Una de las dudas que me ha acompañado durante gran parte de mi vida tiene que ver con el final de Casablanca. Siempre me he preguntado si, después de ver cómo despegaba aquel avión con destino a Lisboa, Rick nunca se arrepintió de haber dejado ir a Ilsa con Laszlo. Si pasados los años no recalaría mentalmente en ella una tarde cualquiera y se preguntaría cómo le habría ido la vida en América tras la guerra. Si recordaría cada noche aquellos días que pasaron juntos en París, brindando mientras entrecruzaban sus miradas al ritmo de ese “Here’s looking at you, kid”. ¿Le atormentaría, a veces, el recuerdo del tintineo de las copas de champán? Y lo mismo, pero al revés. ¿Pensaría Ilsa en Rick? Pasado el tiempo, ¿volvería al ya café de Ferrari en busca de aquel borracho melancólico que se ablandaba al escuchar las notas de ”As Time Goes By”? ¿Vería en los ojos de Víctor el reflejo de lo que alguna vez pudo haber sido y ya nunca jamás fue?
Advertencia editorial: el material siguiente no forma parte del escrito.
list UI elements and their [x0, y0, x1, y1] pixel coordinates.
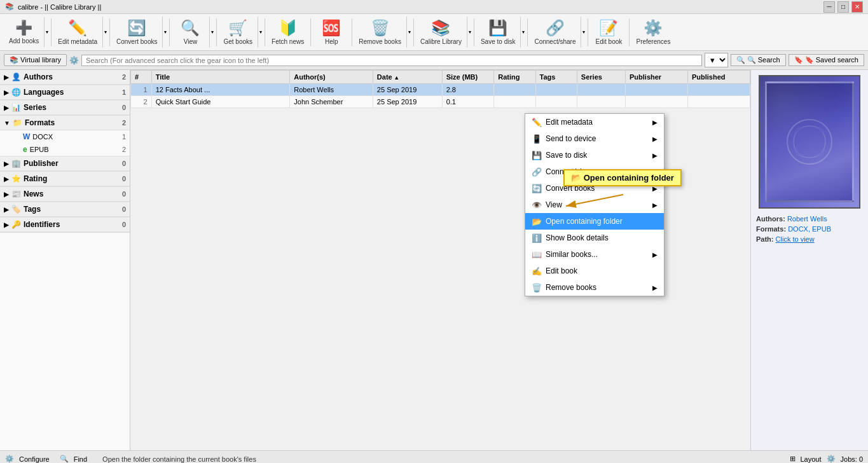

Supongo que ni siquiera los guionistas y el director habrían sabido responder estas preguntas en su momento. 

En el plano literario me pasa igual. Cuento por decenas los libros cuyos personajes dejaron algo en mí y se marcharon para siempre sin dejar rastro, sin una tarjeta de visita ni un número al que llamar para resolver qué fue de ellos. Historias interrumpidas por el puño y letra de su autor, que decidió que aquel era un buen momento para girar el foco de la cámara a otro lado y dejar de contar vidas como las de los Belitre, por ejemplo, de los cuales nunca volví a saber nada. O como la de aquel idiota que contaba su historia en el librito de Azúa, que buscaba de manera incesante la felicidad y acabó —este sí— convirtiéndose en un hombre humillado, ya en un segundo volumen.

Más o menos limitados, los libros y el cine suelen, con frecuencia, dejarnos con un buen puñado de interrogantes. Preguntas sin resolver que forman parte de la esencia del arte y que nos otorga valor como espectadores, pues nos habilita como intérpretes, casi pitonisos de la suerte narrativa. Así, lo importante, al acabar de leer un libro o ver una película no es tanto lo que sucede a los personajes, sino que cuando pasemos la última página o veamos el fundido a negro final, pensemos: “Ni yéndose con la chica a Lisboa habría sido mejor la historia”.